MANCHESTER, Inggris: Atletik dunia telah melarang perempuan transgender berkompetisi di kompetisi elit putri dan memperketat pembatasan testosteron untuk atlet lain, kata badan atletik tersebut pada Kamis.
Presiden Atletik Dunia Sebastian Coe mengatakan keputusan untuk mengecualikan perempuan transgender yang telah melewati masa pubertas laki-laki didasarkan pada kebutuhan menyeluruh untuk melindungi kategori perempuan.
Tindakan yang lebih ketat terkait salah satu isu paling kontroversial dan memecah belah dalam olahraga ini mengikuti langkah serupa yang dilakukan World Aquatics pada tahun 2022.
Dewan Atletik Dunia juga memutuskan untuk mengurangi separuh jumlah maksimum testosteron plasma untuk atlet dengan perbedaan perkembangan gender (DSD) menjadi 2,5 nanomol per liter lima.
Atlet DSD juga harus menurunkan kadar testosteron mereka di bawah batas baru selama minimal 24 bulan di semua nomor untuk berkompetisi, dua kali lipat dari waktu sebelumnya.
Badan penyelenggara sebelumnya memberikan opsi untuk mengizinkan atlet transgender berkompetisi di kategori putri jika mereka juga mempertahankan kadar testosteron di bawah 2,5 nanomol per liter selama 24 bulan.
Namun pada hari Kamis dikatakan bahwa tampaknya hanya ada sedikit dukungan dari olahraga untuk proposal tersebut.
“Kami tidak mengatakan tidak selamanya,” kata Coe pada konferensi pers.
Coe mengumumkan pembentukan gugus tugas yang akan dipimpin oleh seorang atlet transgender untuk mempelajari lebih lanjut isu inklusi trans.
“Kelompok kerja akan melihat apa yang ada atau mengubah atau memajukan pemahaman kita mengenai hal tersebut,” kata Coe. “Kami belum cukup tahu, kami perlu tahu lebih banyak sekarang, dan itulah perjalanan yang kami jalani.

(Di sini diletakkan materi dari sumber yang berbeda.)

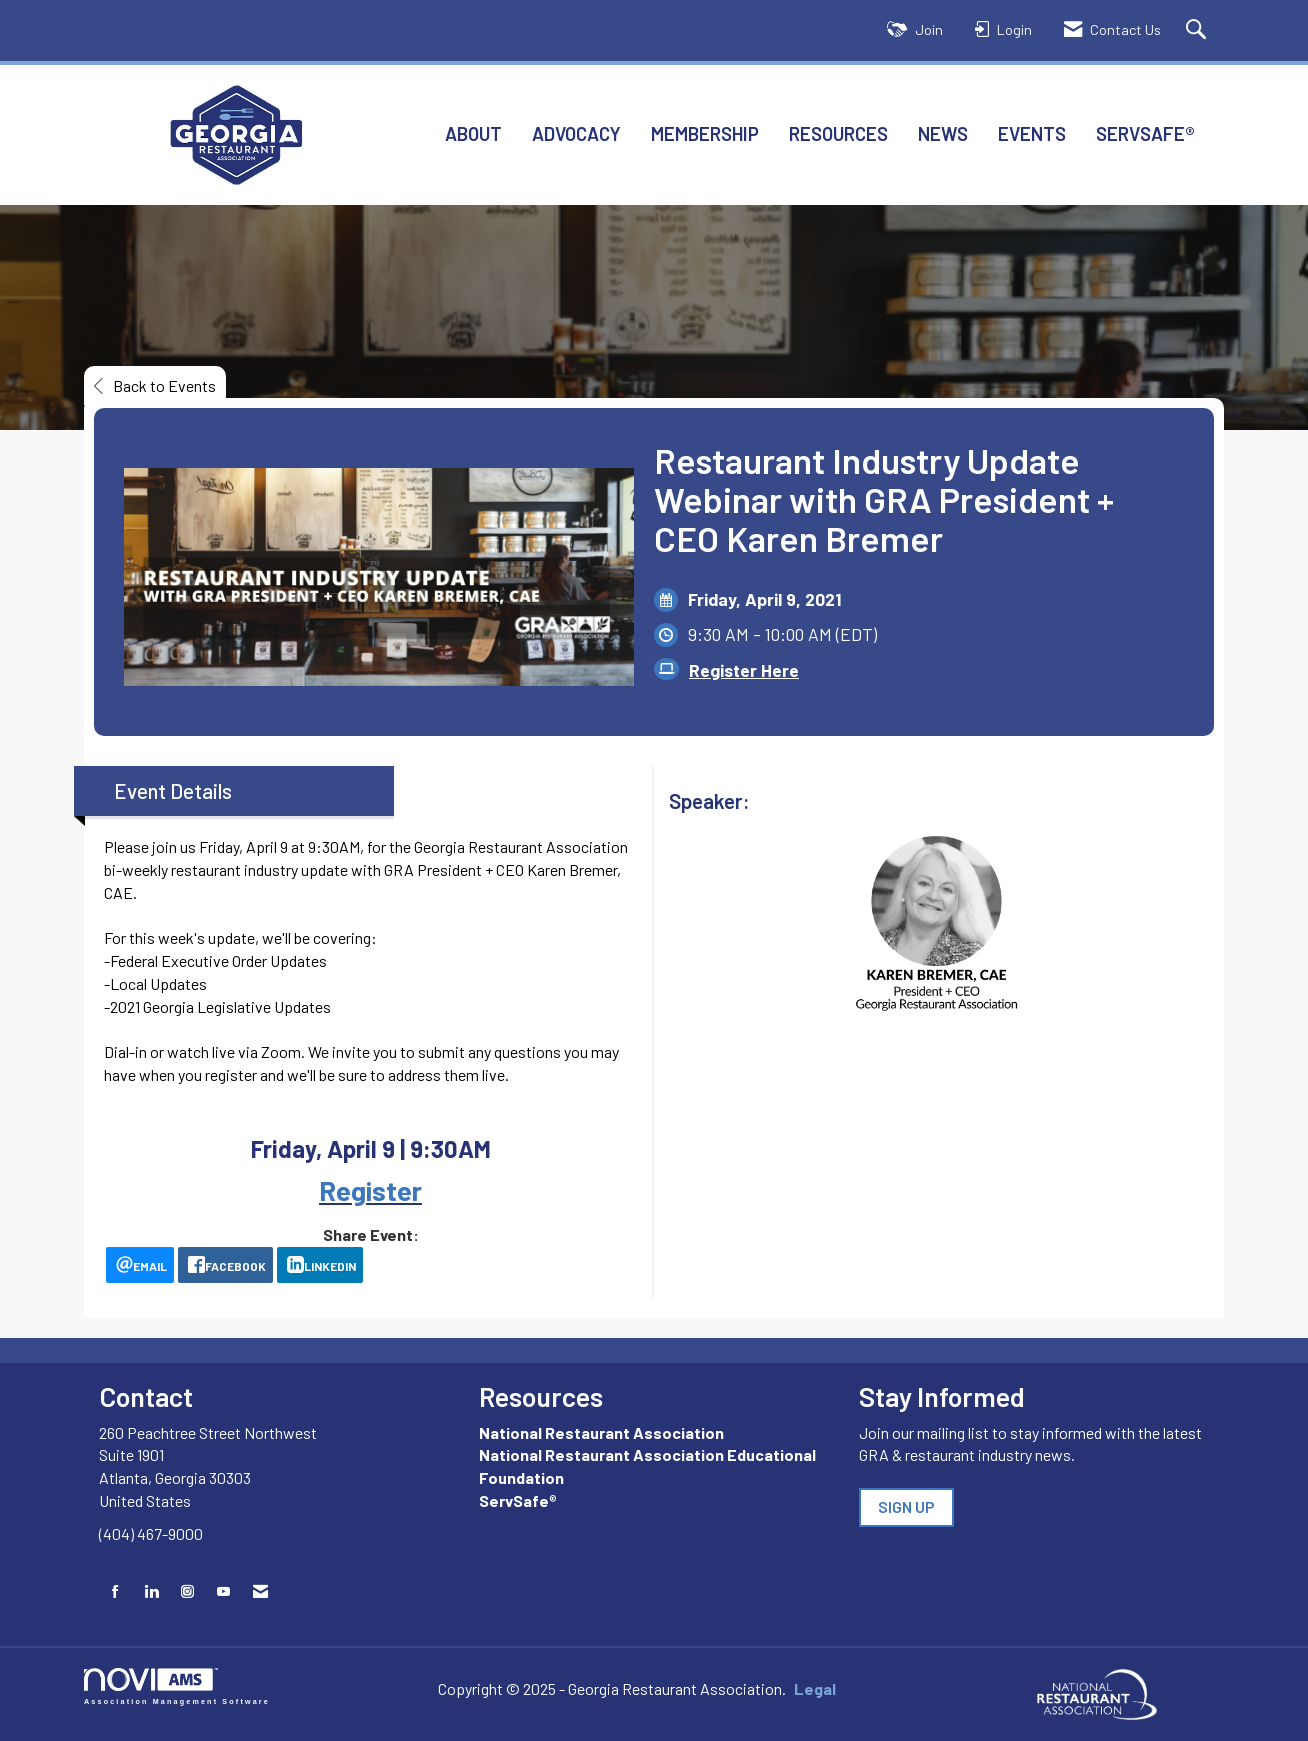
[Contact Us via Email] (260, 1591)
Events (1032, 133)
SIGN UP (906, 1506)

Tapi kami tidak mau mengambil risiko kategori perempuan berdasarkan hal itu.”
Aturan testosteron yang lebih ketat akan mempengaruhi atlet DSD seperti juara dua kali Olimpiade 800m Caster Semenya, Christine Mboma, peraih medali perak Olimpiade 2020 di nomor 200m, dan Francine Niyonsaba, yang menjadi runner-up setelah Semenya di nomor 80160 di Olimpiade. .
Peraturan WA seputar DSD sebelumnya mengharuskan perempuan berkompetisi dalam nomor antara 400 meter dan satu mil untuk menjaga kadar testosteron di bawah lima nanomol per liter.
Pada hari Kamis, badan penyelenggara memperkenalkan ketentuan sementara bagi atlet yang sudah berkompetisi di luar event terbatas, yang akan diminta untuk menekan kadar testosteron mereka hingga 2,5 nanomol per liter selama enam bulan.
Hal ini akan mencegah beberapa wanita berkompetisi di Kejuaraan Atletik Dunia pada bulan Agustus.
Sejak absen pada nomor 800m, Niyonsaba dari Burundi telah mengalihkan perhatiannya ke nomor 5.000 dan memenangkan final Liga Berlian pada tahun 2021.
Dia didiskualifikasi dalam heat 5.000 m di Olimpiade di Tokyo karena pelanggaran lintasan, sementara Semenya tidak bisa lolos ke Olimpiade tersebut.
Mboma dari Namibia, yang dilarang berlari 400m, beralih ke 200m dan memenangkan perak di Tokyo.
Atlet DSD memiliki testis laki-laki tetapi tidak menghasilkan cukup hormon Dihidrotestosteron (DHT) yang dibutuhkan untuk pembentukan alat kelamin luar laki-laki.
Coe mengatakan keputusan tersebut dibuat melalui konsultasi dengan banyak pemangku kepentingan, termasuk 40 federasi anggota, pelatih, atlet, ditambah sejumlah kelompok masyarakat termasuk kelompok trans, pakar dari PBB dan Komite Olimpiade Internasional.
Badan renang dunia, World Aquatics, memutuskan pada bulan Juni lalu untuk melarang perempuan transgender mengikuti kompetisi elit jika mereka pernah mengalami masa pubertas pada pria. Sebuah panel ilmiah menemukan bahwa bahkan setelah menurunkan kadar testosteron melalui pengobatan, perempuan transgender masih memiliki keuntungan yang signifikan.
Pemungutan suara tersebut disetujui dan disetujui oleh 71 persen federasi nasional.